Reproduce the records exactly. Leave the pictures out.

.....

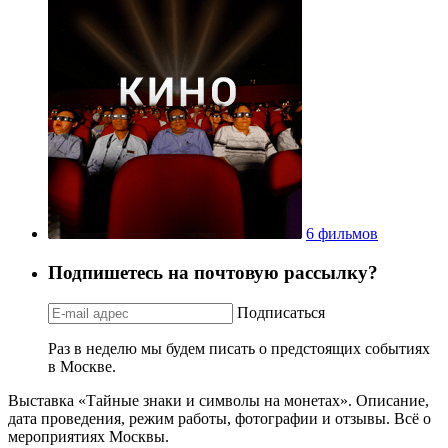
6 фильмов
Подпишетесь на почтовую рассылку?
Подписаться
Раз в неделю мы будем писать о предстоящих событиях
в Москве.
Выставка «Тайные знаки и символы на монетах». Описание,
дата проведения, режим работы, фотографии и отзывы. Всё о
мероприятиях Москвы.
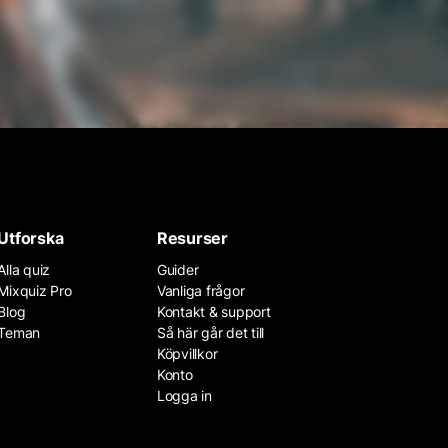
Utforska
Resurser
Alla quiz
Guider
Mixquiz Pro
Vanliga frågor
Blog
Kontakt & support
Teman
Så här går det till
Köpvillkor
Konto
Logga in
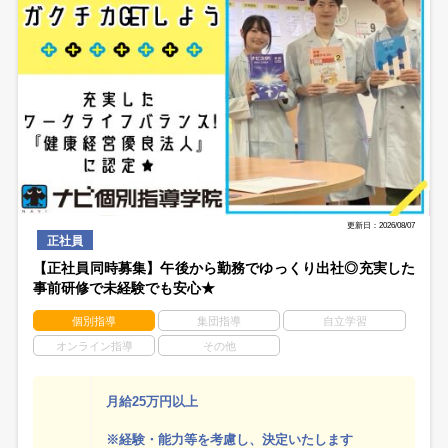
更新日：2026/08/07
正社員
【正社員同時募集】午後から勤務でゆっくり出社◎充実した
事前研修で未経験でも安心★
個別指導
集団指導
自立学習
オンライン指導
その他
月給25万円以上
※経験・能力等を考慮し、決定いたします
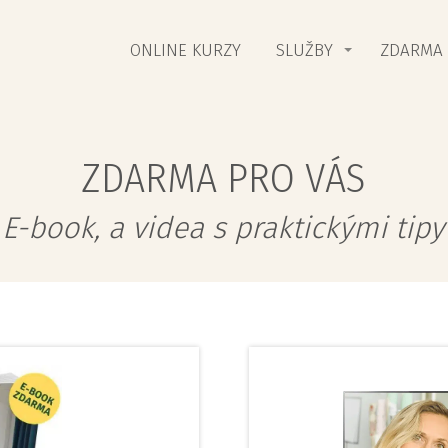
ONLINE KURZY
SLUŽBY
ZDARMA
ZDARMA PRO VÁS
E-book, a videa s praktickými tipy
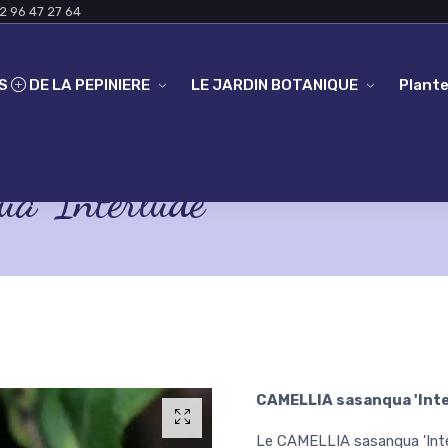
2 96 47 27 64
ES
DE LA PEPINIERE
LE JARDIN BOTANIQUE
Plante
 'Interlude'
CAMELLIA sasanqua 'Inte
Le CAMELLIA sasanqua 'Interl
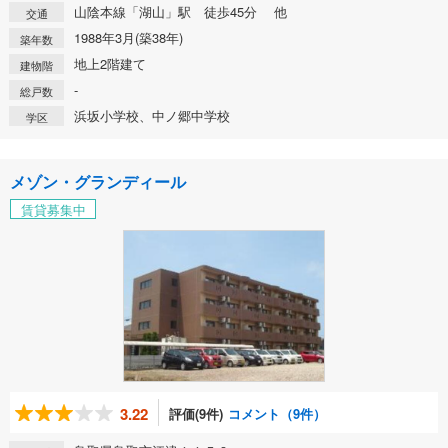
山陰本線「湖山」駅 徒歩45分 他
交通
1988年3月(築38年)
築年数
地上2階建て
建物階
-
総戸数
浜坂小学校、中ノ郷中学校
学区
メゾン・グランディール
賃貸募集中
3.22
評価(9件)
コメント（9件）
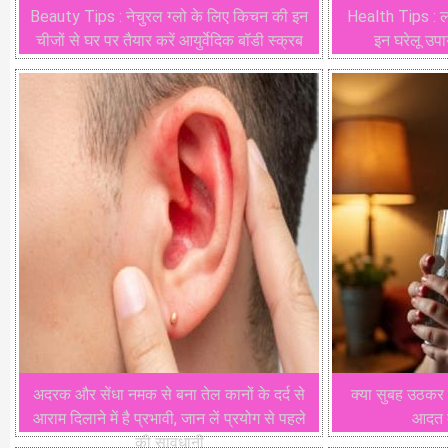
Beauty Tips : नेचुरल ग्लो के लिए किचन की इन
Health Tips : ल
चीजों से घर पर तैयार करें आयुर्वेदिक बॉडी स्क्रब
इन घरेलू उपायो
अदरक और सेंधा नमक से बना तेल कानों के दर्द से
क्या सुबह उठकर प
आराम दिलाने में है प्रभावी, जान लें प्रयोग से पहले
आदत क
की सावधानी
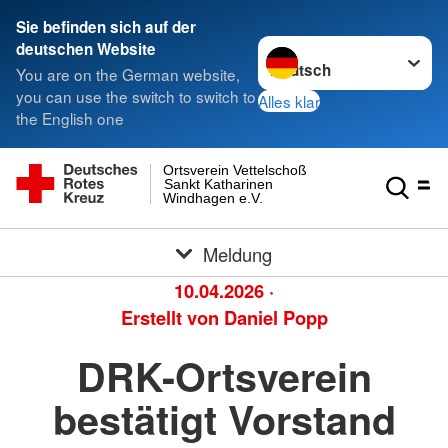
Sie befinden sich auf der
Sprache wechseln zu
deutschen Website
You are on the German website,
you can use the switch to switch to
Alles klar
the English one
Ortsverein Vettelschoß
Sankt Katharinen
Windhagen e.V.
Meldung
10.04.2026
·
Erstellt von
Daniel Popp
DRK-Ortsverein
bestätigt Vorstand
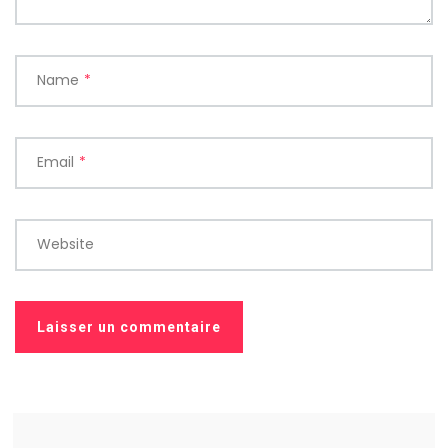
Name
*
Email
*
Website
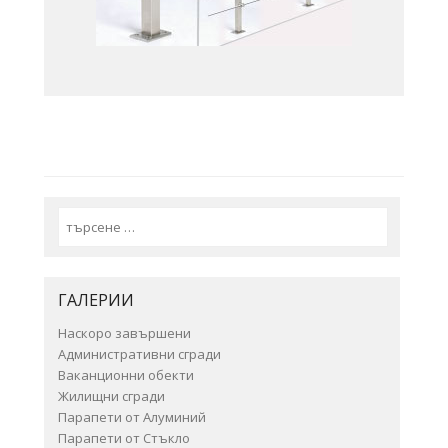
Search
ГАЛЕРИИ
Наскоро завършени
Административни сгради
Ваканционни обекти
Жилищни сгради
Парапети от Алуминий
Парапети от Стъкло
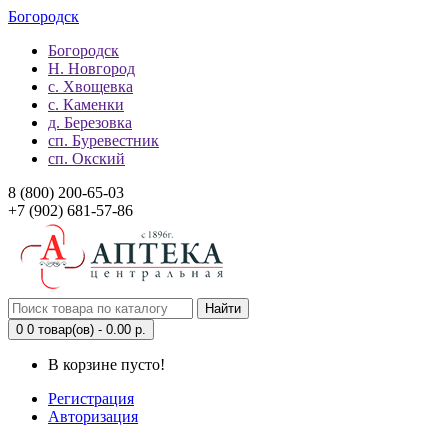
Богородск
Богородск
Н. Новгород
с. Хвощевка
с. Каменки
д. Березовка
сп. Буревестник
сп. Окский
8 (800) 200-65-03
+7 (902) 681-57-86
Найти
0
0 товар(ов) - 0.00 р.
В корзине пусто!
Регистрация
Авторизация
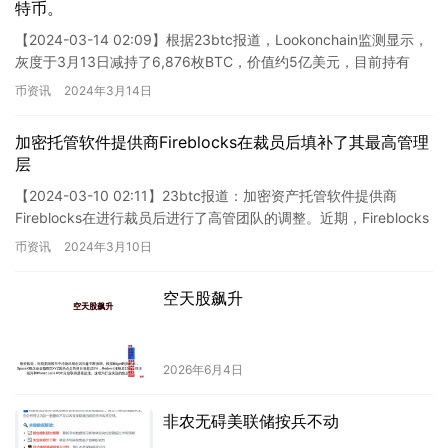
特币。
【2024-03-14 02:09】根据23btc报道，Lookonchain监测显示，
灰度于3月13日减持了6,876枚BTC，价值约5亿美元，目前持有
BTC数量为388,869…
币资讯
2024年3月14日
加密托管软件提供商Fireblocks在裁员后填补了其最高管理
层
【2024-03-10 02:11】23btc报道：加密资产托管软件提供商
Fireblocks在进行裁员后进行了高管团队的调整。近期，Fireblocks
宣布任命Michal Fe…
币资讯
2024年3月10日
空天股飙升
2026年6月4日
非农无碍美联储按兵不动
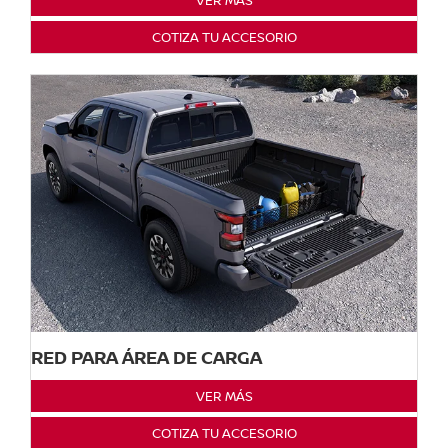
VER MÁS
COTIZA TU ACCESORIO
RED PARA ÁREA DE CARGA
VER MÁS
COTIZA TU ACCESORIO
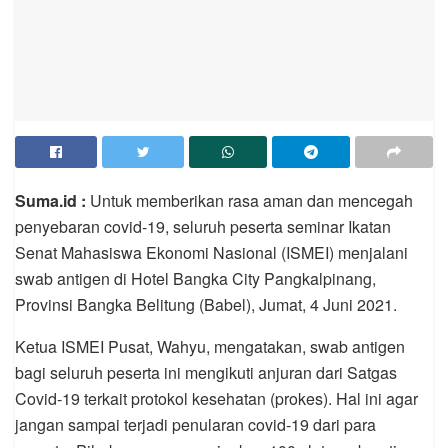
Suma.id :
Untuk memberikan rasa aman dan mencegah
penyebaran covid-19, seluruh peserta seminar Ikatan
Senat Mahasiswa Ekonomi Nasional (ISMEI) menjalani
swab antigen di Hotel Bangka City Pangkalpinang,
Provinsi Bangka Belitung (Babel), Jumat, 4 Juni 2021.
Ketua ISMEI Pusat, Wahyu, mengatakan, swab antigen
bagi seluruh peserta ini mengikuti anjuran dari Satgas
Covid-19 terkait protokol kesehatan (prokes). Hal ini agar
jangan sampai terjadi penularan covid-19 dari para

.....

> _Answer to the exercise_:
6 фильмов
Подпишетесь на почтовую рассылку?
Подписаться
Раз в неделю мы будем писать о предстоящих событиях
в Москве.
Выставка «Тайные знаки и символы на монетах». Описание,
дата проведения, режим работы, фотографии и отзывы. Всё о
мероприятиях Москвы.
Utforska
Resurser
Alla quiz
Guider
Mixquiz Pro
Vanliga frågor
Blog
Kontakt & support
Teman
Så här går det till
Köpvillkor
Konto
Logga in
更新日：2026/08/07
正社員
【正社員同時募集】午後から勤務でゆっくり出社◎充実した
事前研修で未経験でも安心★
個別指導
集団指導
自立学習
オンライン指導
その他
月給25万円以上
※経験・能力等を考慮し、決定いたします
ONLINE KURZY
SLUŽBY
ZDARMA
ZDARMA PRO VÁS
E-book, a videa s praktickými tipy
2 96 47 27 64
ES
DE LA PEPINIERE
LE JARDIN BOTANIQUE
Plante
 'Interlude'
CAMELLIA sasanqua 'Inte
Le CAMELLIA sasanqua 'Interl
山陰本線「湖山」駅 徒歩45分 他
交通
1988年3月(築38年)
築年数
地上2階建て
建物階
-
総戸数
浜坂小学校、中ノ郷中学校
学区
メゾン・グランディール
賃貸募集中
3.22
評価(9件)
コメント（9件）
Beauty Tips : नेचुरल ग्लो के लिए किचन की इन
Health Tips : ल
चीजों से घर पर तैयार करें आयुर्वेदिक बॉडी स्क्रब
इन घरेलू उपायो
अदरक और सेंधा नमक से बना तेल कानों के दर्द से
क्या सुबह उठकर प
आराम दिलाने में है प्रभावी, जान लें प्रयोग से पहले
आदत क
की सावधानी
Sie befinden sich auf der
Sprache wechseln zu
deutschen Website
You are on the German website,
you can use the switch to switch to
Alles klar
the English one
Ortsverein Vettelschoß
Sankt Katharinen
Windhagen e.V.
Meldung
10.04.2026
·
Erstellt von
Daniel Popp
DRK-Ortsverein
bestätigt Vorstand
Name
*
Email
*
Website
Search
ГАЛЕРИИ
Наскоро завършени
Административни сгради
Ваканционни обекти
Жилищни сгради
Парапети от Алуминий
Парапети от Стъкло
Богородск
Богородск
Н. Новгород
с. Хвощевка
с. Каменки
д. Березовка
сп. Буревестник
сп. Окский
8 (800) 200-65-03
+7 (902) 681-57-86
Найти
0
0 товар(ов) - 0.00 р.
В корзине пусто!
Регистрация
Авторизация
特币。
【2024-03-14 02:09】根据23btc报道，Lookonchain监测显示，
灰度于3月13日减持了6,876枚BTC，价值约5亿美元，目前持有
BTC数量为388,869…
币资讯
2024年3月14日
加密托管软件提供商Fireblocks在裁员后填补了其最高管理
层
【2024-03-10 02:11】23btc报道：加密资产托管软件提供商
Fireblocks在进行裁员后进行了高管团队的调整。近期，Fireblocks
宣布任命Michal Fe…
币资讯
2024年3月10日
空天股飙升
2026年6月4日
非农无碍美联储按兵不动
VER MÁS
COTIZA TU ACCESORIO
RED PARA ÁREA DE CARGA
VER MÁS
COTIZA TU ACCESORIO
Suma.id :
Untuk memberikan rasa aman dan mencegah
penyebaran covid-19, seluruh peserta seminar Ikatan
Senat Mahasiswa Ekonomi Nasional (ISMEI) menjalani
swab antigen di Hotel Bangka City Pangkalpinang,
Provinsi Bangka Belitung (Babel), Jumat, 4 Juni 2021.
Ketua ISMEI Pusat, Wahyu, mengatakan, swab antigen
bagi seluruh peserta ini mengikuti anjuran dari Satgas
Covid-19 terkait protokol kesehatan (prokes). Hal ini agar
jangan sampai terjadi penularan covid-19 dari para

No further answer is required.